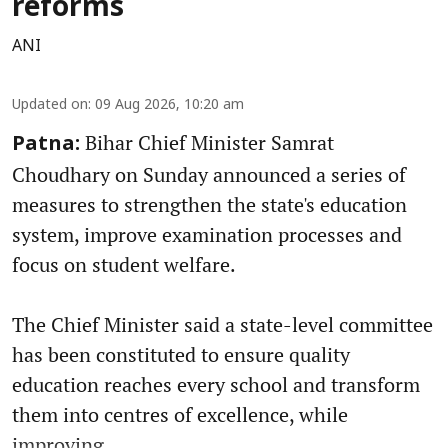
reforms
ANI
Updated on
:
09 Aug 2026, 10:20 am
Bihar Chief Minister Samrat
Patna:
Choudhary on Sunday announced a series of
measures to strengthen the state's education
system, improve examination processes and
focus on student welfare.
The Chief Minister said a state-level committee
has been constituted to ensure quality
education reaches every school and transform
them into centres of excellence, while
improving ...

-*-

→ **ACTIVITY**
Look over the material and return every line where the word "Minister" is found.

→ **ANSWER BOX**
Bihar Chief Minister Samrat
The Chief Minister said a state-level committee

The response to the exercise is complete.